■ TASK PROMPT: After finding the line with "particulier ou un" in the entries below, retype exactly each line from there through the line with "sécurisée et faites votre choix !", including that final line.

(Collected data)

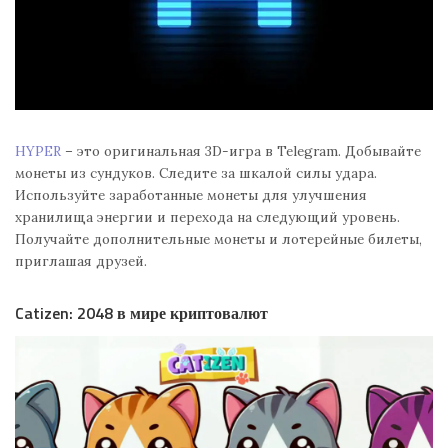
HYPER
– это оригинальная 3D-игра в Telegram. Добывайте
монеты из сундуков. Следите за шкалой силы удара.
Используйте заработанные монеты для улучшения
хранилища энергии и перехода на следующий уровень.
Получайте дополнительные монеты и лотерейные билеты,
приглашая друзей.
Catizen: 2048 в мире криптовалют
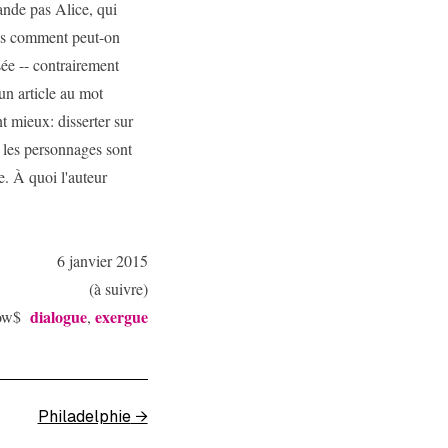
ande pas Alice, qui
Mais comment peut-on
sée -- contrairement
 un article au mot
 mieux: disserter sur
 les personnages sont
e. À quoi l'auteur
6 janvier 2015
(à suivre)
dialogue
exergue
row$
,
Philadelphie
→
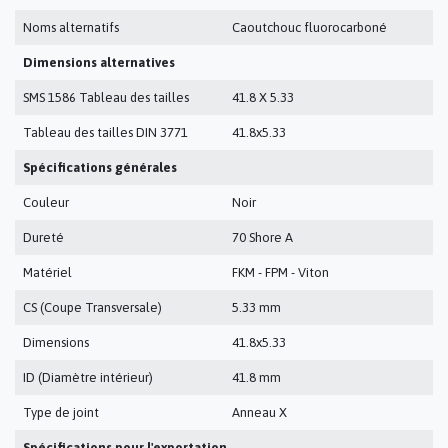
Noms alternatifs
Caoutchouc fluorocarboné
Dimensions alternatives
SMS 1586 Tableau des tailles
41.8 X 5.33
Tableau des tailles DIN 3771
41.8x5.33
Spécifications générales
Couleur
Noir
Dureté
70 Shore A
Matériel
FKM - FPM - Viton
CS (Coupe Transversale)
5.33 mm
Dimensions
41.8x5.33
ID (Diamètre intérieur)
41.8 mm
Type de joint
Anneau X
Spécifications pour l'exportation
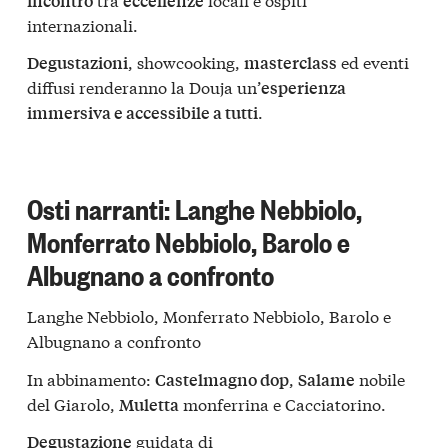
incontro
eccellenze
internazionali.
, showcooking,
ed eventi
Degustazioni
masterclass
diffusi renderanno la Douja un’
esperienza
.
immersiva e accessibile a tutti
Osti narranti: Langhe Nebbiolo,
Monferrato Nebbiolo, Barolo e
Albugnano a confronto
Langhe Nebbiolo, Monferrato Nebbiolo, Barolo e
Albugnano a confronto
In abbinamento:
,
nobile
Castelmagno dop
Salame
del Giarolo,
monferrina e Cacciatorino.
Muletta
guidata di
Degustazione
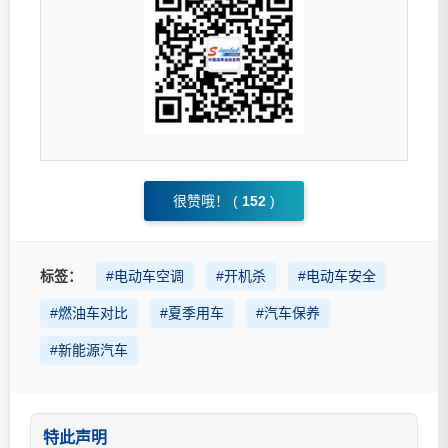
很赞哦！ (
152
)
标签：
#电动车空调
#开机杀
#电动车安全
#燃油车对比
#夏季用车
#汽车保养
#新能源汽车
特此声明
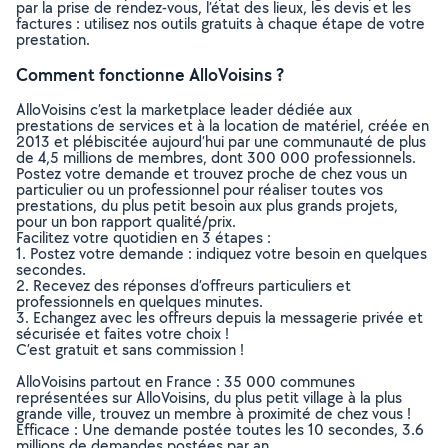
par la prise de rendez-vous, l’état des lieux, les devis et les
factures : utilisez nos outils gratuits à chaque étape de votre
prestation.
Comment fonctionne AlloVoisins ?
AlloVoisins c’est la marketplace leader dédiée aux
prestations de services et à la location de matériel, créée en
2013 et plébiscitée aujourd’hui par une communauté de plus
de 4,5 millions de membres, dont 300 000 professionnels.
Postez votre demande et trouvez proche de chez vous un
particulier ou un professionnel pour réaliser toutes vos
prestations, du plus petit besoin aux plus grands projets,
pour un bon rapport qualité/prix.
Facilitez votre quotidien en 3 étapes :
1. Postez votre demande : indiquez votre besoin en quelques
secondes.
2. Recevez des réponses d’offreurs particuliers et
professionnels en quelques minutes.
3. Echangez avec les offreurs depuis la messagerie privée et
sécurisée et faites votre choix !
C’est gratuit et sans commission !
AlloVoisins partout en France : 35 000 communes
représentées sur AlloVoisins, du plus petit village à la plus
grande ville, trouvez un membre à proximité de chez vous !
Efficace : Une demande postée toutes les 10 secondes, 3.6
millions de demandes postées par an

■ RESPONSE AREA:
particulier ou un professionnel pour réaliser toutes vos
prestations, du plus petit besoin aux plus grands projets,
pour un bon rapport qualité/prix.
Facilitez votre quotidien en 3 étapes :
1. Postez votre demande : indiquez votre besoin en quelques
secondes.
2. Recevez des réponses d’offreurs particuliers et
professionnels en quelques minutes.
3. Echangez avec les offreurs depuis la messagerie privée et
sécurisée et faites votre choix !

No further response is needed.